A delightful cocktail of self-reinforcing problems. These habits of mind made me difficult to be around sometimes.
What Is Different This Time
When I was diagnosed the first time (Clinton was president) I took meds, got better enough to make progress in a career, and did pretty much nothing else to address my mental hygiene. (Long version here.) Eventually, the whole issue came roaring back in the past few years, and when absolutely forced to deal with it now, I have been willing to take it seriously.
The payoff has been huge, and the good results are multiplying all throughout my life, my family, my health, my professional life, and my creative projects.
Why It IS Different This Time
I don’t coast, expecting the meds to do everything.
I see this keeping a lot of people from really improving and that drives me nuts.
Even though this is a long and complex story, it’s really the driving force behind this entire blog project – to encourage those who are coasting on meds along to really appreciate how much better they could have it if they got out and pushed at key points along the road.
What I Do
ADHD Treatment – Professional help including stimulant medication and cognitive behavioral therapy.
AND
Personalized, multi-modal treatment plan including the following:
- Daily periods of solitude
- Continuous study of ADHD and Neuro-diversity information
- Expectations of gradual progress over time
Leaving out any one of these threads has meant failure. Including each of them in balance over time has been enormously beneficial.
Back to the Arena
When I was struggling with untreated symptoms of ADHD and a high ACE score, I got overwhelmed easily, suffered career setbacks, and was unable to do anything but suffer the consequences like a dumb animal. I kept getting knocked down, and kept getting up, but I was only able to learn tiny adjustments, never to dig into the actual core problems that prevented me from build on my many wins.
Every day I was starting from scratch. I was constantly learning new things in my professional career, my creative work, and my family life. But I was mostly unable to advance, blocked from building on successes and learning from mistakes, blind to a bigger picture. This was despite the fact that I asked for and received lots of feedback, guidance, training, compassion, support, and forbearance from many people at work and at home. And I did have lots of genuine accomplishments throughout this time of living with untreated ADHD symptoms.
Without proper treatment, without adopting the lens of ADHD, and without a serious commitment to multi-modal self-care, I was simply unable to get off the emotional hamster wheel, cultivate a mindset of flexible thinking, and calm the hell down.

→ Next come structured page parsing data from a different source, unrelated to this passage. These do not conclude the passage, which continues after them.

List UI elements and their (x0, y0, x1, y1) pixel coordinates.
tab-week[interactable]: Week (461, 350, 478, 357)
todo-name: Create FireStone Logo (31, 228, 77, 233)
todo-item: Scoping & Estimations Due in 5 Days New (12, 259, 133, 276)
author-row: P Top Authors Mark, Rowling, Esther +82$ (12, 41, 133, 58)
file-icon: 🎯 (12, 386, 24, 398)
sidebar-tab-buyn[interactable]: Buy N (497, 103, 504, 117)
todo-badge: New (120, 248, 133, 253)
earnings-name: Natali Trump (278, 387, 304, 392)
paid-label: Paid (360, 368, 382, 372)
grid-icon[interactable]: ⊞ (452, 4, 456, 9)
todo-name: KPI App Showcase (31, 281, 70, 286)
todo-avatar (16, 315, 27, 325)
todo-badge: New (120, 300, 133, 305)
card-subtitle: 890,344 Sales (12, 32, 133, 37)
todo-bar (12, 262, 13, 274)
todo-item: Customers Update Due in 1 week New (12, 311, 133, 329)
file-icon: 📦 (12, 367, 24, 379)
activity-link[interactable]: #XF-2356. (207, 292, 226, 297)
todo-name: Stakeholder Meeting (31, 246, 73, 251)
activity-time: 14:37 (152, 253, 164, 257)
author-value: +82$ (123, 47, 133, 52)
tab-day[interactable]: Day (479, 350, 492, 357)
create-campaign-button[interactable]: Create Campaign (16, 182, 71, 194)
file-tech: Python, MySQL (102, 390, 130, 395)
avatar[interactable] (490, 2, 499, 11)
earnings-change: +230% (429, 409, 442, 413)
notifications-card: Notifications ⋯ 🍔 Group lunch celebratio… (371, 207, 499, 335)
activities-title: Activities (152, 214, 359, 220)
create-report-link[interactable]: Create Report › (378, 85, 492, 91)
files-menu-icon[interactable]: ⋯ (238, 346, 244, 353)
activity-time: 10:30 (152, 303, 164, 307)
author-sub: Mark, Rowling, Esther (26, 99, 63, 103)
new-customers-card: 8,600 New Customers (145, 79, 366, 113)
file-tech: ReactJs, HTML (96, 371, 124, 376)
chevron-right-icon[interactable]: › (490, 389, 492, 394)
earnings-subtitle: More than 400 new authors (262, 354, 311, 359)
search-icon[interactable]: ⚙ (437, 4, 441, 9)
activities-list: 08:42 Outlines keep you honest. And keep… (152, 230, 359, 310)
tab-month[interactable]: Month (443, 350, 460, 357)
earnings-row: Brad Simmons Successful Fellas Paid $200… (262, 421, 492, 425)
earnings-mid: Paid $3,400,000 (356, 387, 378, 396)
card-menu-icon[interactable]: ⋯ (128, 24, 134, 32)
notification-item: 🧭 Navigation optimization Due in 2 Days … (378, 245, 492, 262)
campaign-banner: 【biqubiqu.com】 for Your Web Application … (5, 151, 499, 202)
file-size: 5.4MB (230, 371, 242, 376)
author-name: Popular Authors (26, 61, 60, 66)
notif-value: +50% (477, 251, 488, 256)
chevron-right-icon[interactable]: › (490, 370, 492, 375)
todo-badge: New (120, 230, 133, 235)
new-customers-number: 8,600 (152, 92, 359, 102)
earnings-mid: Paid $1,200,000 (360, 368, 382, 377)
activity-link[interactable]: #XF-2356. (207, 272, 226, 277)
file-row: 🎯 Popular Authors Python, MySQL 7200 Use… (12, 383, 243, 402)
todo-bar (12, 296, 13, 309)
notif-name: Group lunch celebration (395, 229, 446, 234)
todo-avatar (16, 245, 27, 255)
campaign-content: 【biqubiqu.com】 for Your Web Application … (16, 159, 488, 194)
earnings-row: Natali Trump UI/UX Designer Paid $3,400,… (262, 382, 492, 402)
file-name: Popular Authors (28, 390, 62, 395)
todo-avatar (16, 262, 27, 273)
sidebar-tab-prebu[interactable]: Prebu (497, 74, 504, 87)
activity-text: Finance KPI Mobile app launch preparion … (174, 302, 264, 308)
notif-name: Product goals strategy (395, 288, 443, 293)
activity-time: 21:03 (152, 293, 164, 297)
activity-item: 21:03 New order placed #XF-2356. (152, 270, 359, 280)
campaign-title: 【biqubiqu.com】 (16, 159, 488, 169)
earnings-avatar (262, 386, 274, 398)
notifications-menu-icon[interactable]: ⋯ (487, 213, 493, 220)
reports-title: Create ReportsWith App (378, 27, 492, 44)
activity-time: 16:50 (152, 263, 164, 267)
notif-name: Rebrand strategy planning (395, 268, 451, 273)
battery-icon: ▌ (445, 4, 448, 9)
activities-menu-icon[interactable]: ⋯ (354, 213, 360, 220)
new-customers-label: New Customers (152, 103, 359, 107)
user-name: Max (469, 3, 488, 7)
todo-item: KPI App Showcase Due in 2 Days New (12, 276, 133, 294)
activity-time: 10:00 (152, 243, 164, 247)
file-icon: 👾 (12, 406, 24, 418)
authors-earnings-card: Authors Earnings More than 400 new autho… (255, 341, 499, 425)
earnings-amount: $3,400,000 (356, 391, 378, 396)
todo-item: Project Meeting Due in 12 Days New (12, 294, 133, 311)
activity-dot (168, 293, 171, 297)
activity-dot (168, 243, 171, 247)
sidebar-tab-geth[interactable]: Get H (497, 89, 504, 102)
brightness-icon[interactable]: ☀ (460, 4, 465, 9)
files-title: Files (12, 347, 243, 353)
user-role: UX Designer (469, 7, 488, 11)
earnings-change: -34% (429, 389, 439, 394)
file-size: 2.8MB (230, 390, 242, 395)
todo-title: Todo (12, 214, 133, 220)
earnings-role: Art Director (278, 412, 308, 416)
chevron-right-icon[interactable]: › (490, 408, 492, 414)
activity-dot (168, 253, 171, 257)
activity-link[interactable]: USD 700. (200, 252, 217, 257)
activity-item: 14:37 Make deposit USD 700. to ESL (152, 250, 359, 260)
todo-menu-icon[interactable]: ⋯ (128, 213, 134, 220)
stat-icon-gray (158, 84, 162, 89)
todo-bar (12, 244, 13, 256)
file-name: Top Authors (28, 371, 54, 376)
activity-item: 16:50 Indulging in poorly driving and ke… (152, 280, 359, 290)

This blog tells the story of how I, after stumbling on the same snares over and over, eventually found my way out of the arena of unremitted suffering and repetitious mistakes that have punctuated so many decades of my life. I try to accompany descriptions of problems and symptoms with solutions wherever possible, and I hope to help others by sharing what I noticed, what I tried, what worked, and what did not.
Gratitude
At this point in my second go-round with ADHD, I have begun to experience a transformation. I am starting to feel traction now, instead of churn. And where I felt panic, I now feel a real sense of calm. Most importantly, where I had noticed a constant throb of pain and grief, which I labeled as the “what about me?” feeling, I now bask in a sense of reassurance and security from having spent regular, high-quality time alone.
This traction is partly due to my own decisions and actions, but it is also available thanks to the help and support of my wife, our children, my siblings, the encouragement of good friends, a smattering of twittadvocates, ADHD coaches who blog and podcast, the dedicated professionals I’ve been fortunate enough to actually listen to and heed, and yes, to the folks sharing info online, be it self-appointed sages or the degreed professionals.
I feel I now know what my central problems are, and I know I can do specific things every day to really improve my life, in the small and the grand ways.
Your turn
What has worked, what has not worked for you?